## Problem statement
Take the line containing "pollution to the" and all lines after it to the end of the records, and output them exactly.

## Materials provided

□ □ □ □ □

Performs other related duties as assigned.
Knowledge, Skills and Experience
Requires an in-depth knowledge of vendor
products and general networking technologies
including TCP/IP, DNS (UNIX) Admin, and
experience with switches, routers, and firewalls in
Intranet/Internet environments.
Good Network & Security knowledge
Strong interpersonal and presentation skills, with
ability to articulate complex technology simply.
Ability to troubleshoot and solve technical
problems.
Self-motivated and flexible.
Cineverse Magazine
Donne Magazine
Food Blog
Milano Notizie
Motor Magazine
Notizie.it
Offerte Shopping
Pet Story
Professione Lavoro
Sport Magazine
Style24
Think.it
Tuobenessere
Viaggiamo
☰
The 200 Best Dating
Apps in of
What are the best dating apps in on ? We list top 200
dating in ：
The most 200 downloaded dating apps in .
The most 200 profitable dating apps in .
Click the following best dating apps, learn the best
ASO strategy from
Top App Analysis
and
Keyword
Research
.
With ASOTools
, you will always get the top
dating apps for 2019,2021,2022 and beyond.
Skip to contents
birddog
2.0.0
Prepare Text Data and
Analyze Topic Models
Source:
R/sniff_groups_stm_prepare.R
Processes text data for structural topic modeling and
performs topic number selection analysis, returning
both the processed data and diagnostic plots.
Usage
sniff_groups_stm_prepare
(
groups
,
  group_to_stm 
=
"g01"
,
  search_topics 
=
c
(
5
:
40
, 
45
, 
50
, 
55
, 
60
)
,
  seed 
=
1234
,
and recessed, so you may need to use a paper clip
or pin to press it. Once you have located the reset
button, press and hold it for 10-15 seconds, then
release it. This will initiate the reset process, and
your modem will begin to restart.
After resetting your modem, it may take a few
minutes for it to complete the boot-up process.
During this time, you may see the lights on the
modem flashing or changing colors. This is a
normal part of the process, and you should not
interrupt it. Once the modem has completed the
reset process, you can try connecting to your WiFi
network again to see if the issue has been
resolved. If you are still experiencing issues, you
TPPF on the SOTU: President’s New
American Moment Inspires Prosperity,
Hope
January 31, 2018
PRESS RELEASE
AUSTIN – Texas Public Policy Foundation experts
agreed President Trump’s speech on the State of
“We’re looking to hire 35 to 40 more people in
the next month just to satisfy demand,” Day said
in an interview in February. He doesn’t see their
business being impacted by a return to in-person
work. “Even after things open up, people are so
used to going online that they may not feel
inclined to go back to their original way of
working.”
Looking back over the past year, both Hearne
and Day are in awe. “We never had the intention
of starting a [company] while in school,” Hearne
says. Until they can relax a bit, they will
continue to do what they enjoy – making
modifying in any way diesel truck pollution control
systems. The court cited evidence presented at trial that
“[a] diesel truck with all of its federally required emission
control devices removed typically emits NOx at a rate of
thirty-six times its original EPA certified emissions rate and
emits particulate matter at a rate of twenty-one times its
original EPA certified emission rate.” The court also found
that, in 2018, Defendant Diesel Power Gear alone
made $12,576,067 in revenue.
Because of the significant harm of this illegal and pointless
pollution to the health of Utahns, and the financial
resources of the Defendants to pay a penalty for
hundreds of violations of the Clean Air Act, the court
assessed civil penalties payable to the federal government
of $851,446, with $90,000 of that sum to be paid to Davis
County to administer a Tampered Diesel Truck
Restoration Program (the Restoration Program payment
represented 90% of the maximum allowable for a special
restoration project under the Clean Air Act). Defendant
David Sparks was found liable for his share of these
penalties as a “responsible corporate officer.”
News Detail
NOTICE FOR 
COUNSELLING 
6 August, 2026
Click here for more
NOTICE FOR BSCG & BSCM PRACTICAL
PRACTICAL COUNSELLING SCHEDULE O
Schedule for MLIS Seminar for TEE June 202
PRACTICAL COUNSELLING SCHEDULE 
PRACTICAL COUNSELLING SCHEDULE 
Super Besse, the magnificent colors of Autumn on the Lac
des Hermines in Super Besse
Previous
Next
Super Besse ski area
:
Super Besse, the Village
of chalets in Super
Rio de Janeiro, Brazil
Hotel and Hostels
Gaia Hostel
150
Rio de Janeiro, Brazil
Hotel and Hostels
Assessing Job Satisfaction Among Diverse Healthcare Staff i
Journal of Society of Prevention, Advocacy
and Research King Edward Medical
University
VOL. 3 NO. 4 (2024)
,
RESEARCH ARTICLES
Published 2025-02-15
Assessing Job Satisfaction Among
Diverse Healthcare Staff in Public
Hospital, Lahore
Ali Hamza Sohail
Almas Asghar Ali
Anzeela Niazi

□ □ □ □ □

## Your solution
pollution to the health of Utahns, and the financial
resources of the Defendants to pay a penalty for
hundreds of violations of the Clean Air Act, the court
assessed civil penalties payable to the federal government
of $851,446, with $90,000 of that sum to be paid to Davis
County to administer a Tampered Diesel Truck
Restoration Program (the Restoration Program payment
represented 90% of the maximum allowable for a special
restoration project under the Clean Air Act). Defendant
David Sparks was found liable for his share of these
penalties as a “responsible corporate officer.”
News Detail
NOTICE FOR 
COUNSELLING 
6 August, 2026
Click here for more
NOTICE FOR BSCG & BSCM PRACTICAL
PRACTICAL COUNSELLING SCHEDULE O
Schedule for MLIS Seminar for TEE June 202
PRACTICAL COUNSELLING SCHEDULE 
PRACTICAL COUNSELLING SCHEDULE 
Super Besse, the magnificent colors of Autumn on the Lac
des Hermines in Super Besse
Previous
Next
Super Besse ski area
:
Super Besse, the Village
of chalets in Super
Rio de Janeiro, Brazil
Hotel and Hostels
Gaia Hostel
150
Rio de Janeiro, Brazil
Hotel and Hostels
Assessing Job Satisfaction Among Diverse Healthcare Staff i
Journal of Society of Prevention, Advocacy
and Research King Edward Medical
University
VOL. 3 NO. 4 (2024)
,
RESEARCH ARTICLES
Published 2025-02-15
Assessing Job Satisfaction Among
Diverse Healthcare Staff in Public
Hospital, Lahore
Ali Hamza Sohail
Almas Asghar Ali
Anzeela Niazi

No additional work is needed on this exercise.